But beneath the laughter there was a layer of nervousness because of the storm that was approaching. All everyone could talk about was Hurricane Sandy.
People were stocking up on bread, eggs and milk. They were scrambling for candles and flashlights and batteries.
As we left the dog run, we ran into Loycent and Aisha Gordon of Neir’s Tavern and stopped to chat a bit. Loy asked me about Hurricane Sandy and how bad I thought it was going to be.
I waved away any concerns. “Don’t worry about it,” I said. “It’s all media hype, it’s not going to amount to anything. Trust me.”
That’s me, Nostradoofus.
Well, we all know how that turned out. And ever since then, I’ve wisely stayed out of the prediction business, especially when I’m tempted to double-down on the same exact prediction.

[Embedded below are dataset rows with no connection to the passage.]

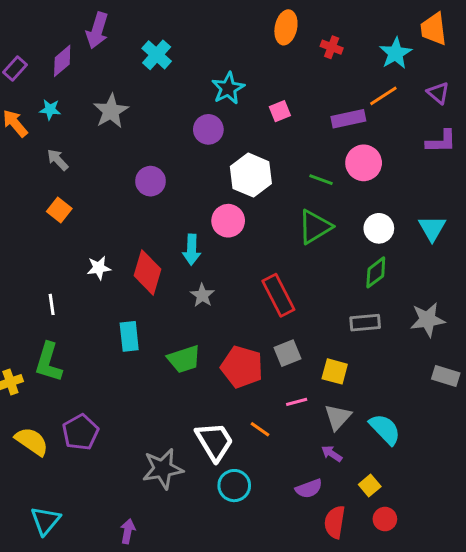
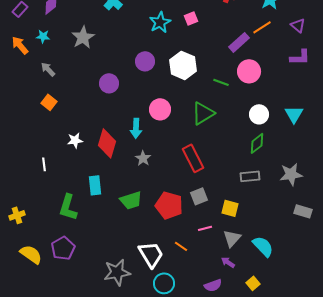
pink square: (280, 111) -> (191, 18), moved
purple rectangle: (348, 119) -> (239, 42), turned -30
purple circle: (208, 129) -> (145, 61), moved
white hexagon: (251, 175) -> (183, 65), moved
green triangle: (315, 227) -> (203, 113), moved
green L-shape: (49, 362) -> (68, 207), moved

And so I’ll happily wash my arms and hands 12 times a day and try not to touch my face all day long. I’ll keep my distance from you if you keep your distance from me.
That part is hard for me, as I’m a hugger. But not anymore. Effective immediately, we will not shake hands or even bump fists. We’ll politely nod to each other and make a little joke about it. And then rush home to wash our hands.
So I won’t make any predictions or tell you what’s going to happen, except about destroying our economy, which I’d be very happy to be wrong about.
But another prediction I will make is that we’ll come through this okay. Not only will we be okay, we’ll shine. New Yorkers in general, and residents of Woodhaven in particular, have always come through in hard times.
Just like we did in the wake of Hurricane Sandy.
While I was saying how that storm was going to fizzle, I had no idea that I’d spend the next two weeks as part of a huge effort by the residents of Woodhaven to help their neighbors.
It started small. We opened the doors of the Woodhaven Residents’ Block Association and posted an announcement online that we were accepting donations.
Within an hour we collected a table full of clothes and a few cases of bottled water. We were surprised how quickly people were coming with their arms full of donated items.
One woman came with boxes of clothing for small children, as hers had all outgrown them. A man came in with dozens of pairs of brand new work gloves.
Volunteers turned up day after day to sort through the piles of donations and organize them for the people in need. It was an amazing group effort, and I’ve never been more proud to be a resident of this community.
And I expect that we’ll come through again, though I’m not exactly sure what form the relief can take just yet. But for now, there are a few things we can all do.
First, limit your exposure to those who are vulnerable to the virus. You need to be very careful around the elderly and those who have health issues or weak immune systems.
But you can’t pass or catch the virus over the phone. So please do call and check on your friends, especially those in need. You can always help them by grabbing something they need at the grocery store and leaving it at their doorstep.
And sometimes just a phone call is enough for someone who is quarantined. Just a quick call to check if they’re fine, especially if they are alone. These are scary times for all of us, but more so if you’re by yourself.
We're very lucky here in Woodhaven to have our shops on Jamaica Avenue. While people were crowding and emptying out the big stores like Costco and BJ’s and Stop ‘n Shop, you could easily get what you needed at our supermarkets and corner bodegas and 99 cent stores.
And though our bars and restaurants are not seating people, you can still order takeout and get deliveries. Support these businesses now to help ensure that they'll still be there in a few weeks when this is all over.
So, that’s my advice. Keep your distance, wash up frequently, and check in on your friends and neighbors. And shop locally as much as you can.
We’ll get through this together, we always do.
That’s my prediction and I’m sticking to it. Stay safe everyone, see you when this is all over.